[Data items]
[Start of Attachment]
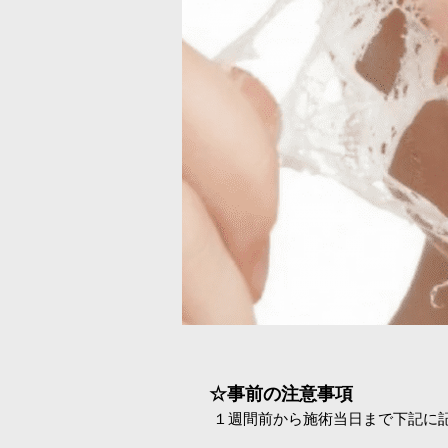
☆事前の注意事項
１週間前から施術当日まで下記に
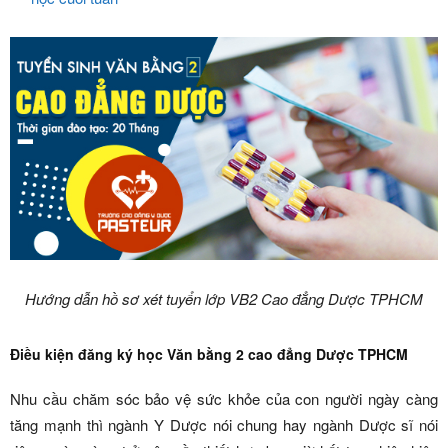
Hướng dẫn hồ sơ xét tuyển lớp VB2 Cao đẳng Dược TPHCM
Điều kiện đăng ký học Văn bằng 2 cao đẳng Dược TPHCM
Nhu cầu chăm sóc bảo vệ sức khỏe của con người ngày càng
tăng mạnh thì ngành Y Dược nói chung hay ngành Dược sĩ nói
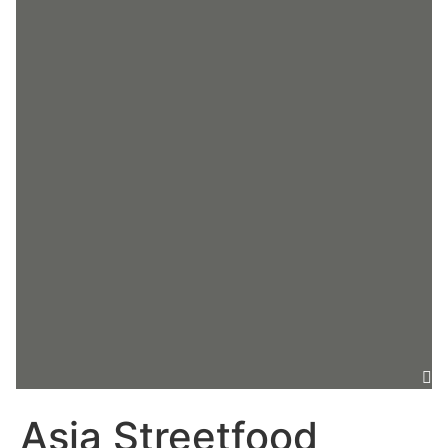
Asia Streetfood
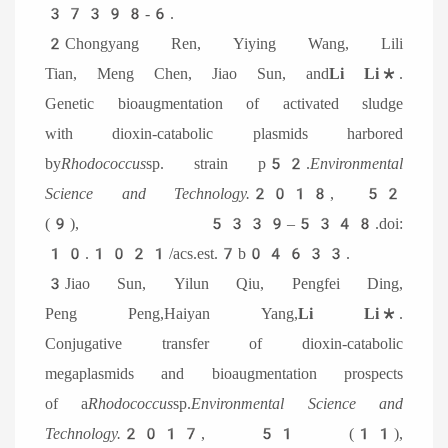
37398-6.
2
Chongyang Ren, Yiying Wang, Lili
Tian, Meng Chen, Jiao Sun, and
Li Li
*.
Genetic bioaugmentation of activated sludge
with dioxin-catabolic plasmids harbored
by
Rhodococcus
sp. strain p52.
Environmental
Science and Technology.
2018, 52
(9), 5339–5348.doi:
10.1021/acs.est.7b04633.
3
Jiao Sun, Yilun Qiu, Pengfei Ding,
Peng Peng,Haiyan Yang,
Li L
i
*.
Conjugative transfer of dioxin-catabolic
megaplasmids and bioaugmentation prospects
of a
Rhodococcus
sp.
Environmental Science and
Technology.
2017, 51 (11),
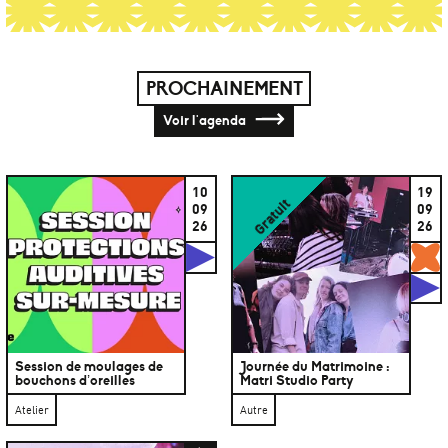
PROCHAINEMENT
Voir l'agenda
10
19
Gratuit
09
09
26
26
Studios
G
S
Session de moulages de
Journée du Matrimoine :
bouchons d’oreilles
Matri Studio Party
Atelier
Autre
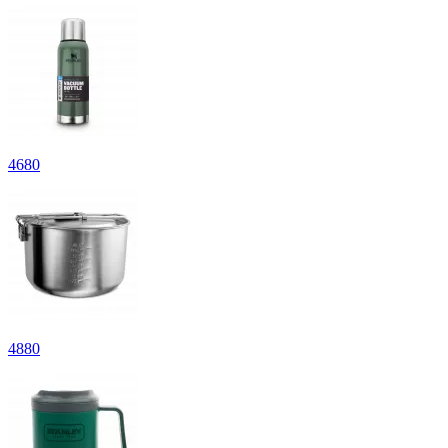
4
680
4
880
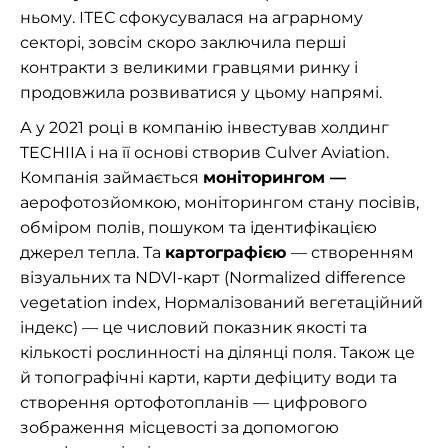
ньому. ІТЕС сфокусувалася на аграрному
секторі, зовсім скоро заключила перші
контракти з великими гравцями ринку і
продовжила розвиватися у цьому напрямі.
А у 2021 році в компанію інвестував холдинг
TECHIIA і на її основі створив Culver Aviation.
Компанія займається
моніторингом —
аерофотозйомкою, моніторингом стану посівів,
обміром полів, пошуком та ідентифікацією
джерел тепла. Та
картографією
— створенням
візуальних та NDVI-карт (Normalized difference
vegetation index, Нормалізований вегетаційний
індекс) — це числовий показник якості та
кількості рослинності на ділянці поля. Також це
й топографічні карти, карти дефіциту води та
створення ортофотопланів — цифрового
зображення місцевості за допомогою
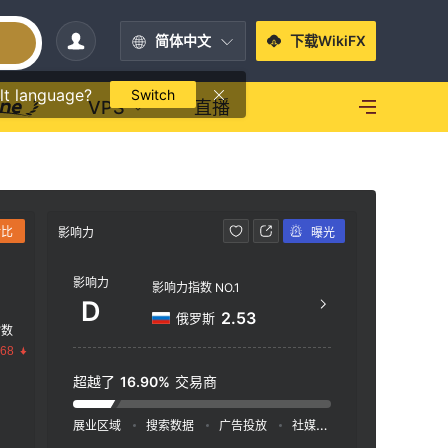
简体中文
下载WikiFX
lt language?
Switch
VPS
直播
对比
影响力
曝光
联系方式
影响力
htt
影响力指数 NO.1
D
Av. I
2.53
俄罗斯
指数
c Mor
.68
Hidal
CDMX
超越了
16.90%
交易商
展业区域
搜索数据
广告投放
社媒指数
[End of Attachment]
→ YOUR OBJECTIVE
Give back all entries exactly. No pictures belong in the copy.

→ WRITTEN ANSWER
☆事前の注意事項
１週間前から施術当日まで下記に
Hướng dẫn hồ sơ xét tuyển lớp VB2 Cao đẳng Dược TPHCM
Điều kiện đăng ký học Văn bằng 2 cao đẳng Dược TPHCM
Nhu cầu chăm sóc bảo vệ sức khỏe của con người ngày càng
tăng mạnh thì ngành Y Dược nói chung hay ngành Dược sĩ nói
Asia Streetfood
37398-6.
2
Chongyang Ren, Yiying Wang, Lili
Tian, Meng Chen, Jiao Sun, and
Li Li
*.
Genetic bioaugmentation of activated sludge
with dioxin-catabolic plasmids harbored
by
Rhodococcus
sp. strain p52.
Environmental
Science and Technology.
2018, 52
(9), 5339–5348.doi:
10.1021/acs.est.7b04633.
3
Jiao Sun, Yilun Qiu, Pengfei Ding,
Peng Peng,Haiyan Yang,
Li L
i
*.
Conjugative transfer of dioxin-catabolic
megaplasmids and bioaugmentation prospects
of a
Rhodococcus
sp.
Environmental Science and
Technology.
2017, 51 (11),
PROCHAINEMENT
Voir l'agenda
10
19
Gratuit
09
09
26
26
Studios
G
S
Session de moulages de
Journée du Matrimoine :
bouchons d’oreilles
Matri Studio Party
Atelier
Autre
4
680
4
880
ньому. ІТЕС сфокусувалася на аграрному
секторі, зовсім скоро заключила перші
контракти з великими гравцями ринку і
продовжила розвиватися у цьому напрямі.
А у 2021 році в компанію інвестував холдинг
TECHIIA і на її основі створив Culver Aviation.
Компанія займається
моніторингом —
аерофотозйомкою, моніторингом стану посівів,
обміром полів, пошуком та ідентифікацією
джерел тепла. Та
картографією
— створенням
візуальних та NDVI-карт (Normalized difference
vegetation index, Нормалізований вегетаційний
індекс) — це числовий показник якості та
кількості рослинності на ділянці поля. Також це
й топографічні карти, карти дефіциту води та
створення ортофотопланів — цифрового
зображення місцевості за допомогою
简体中文
下载WikiFX
lt language?
Switch
VPS
直播
对比
影响力
曝光
联系方式
影响力
htt
影响力指数 NO.1
D
Av. I
2.53
俄罗斯
指数
c Mor
.68
Hidal
CDMX
超越了
16.90%
交易商
展业区域
搜索数据
广告投放
社媒指数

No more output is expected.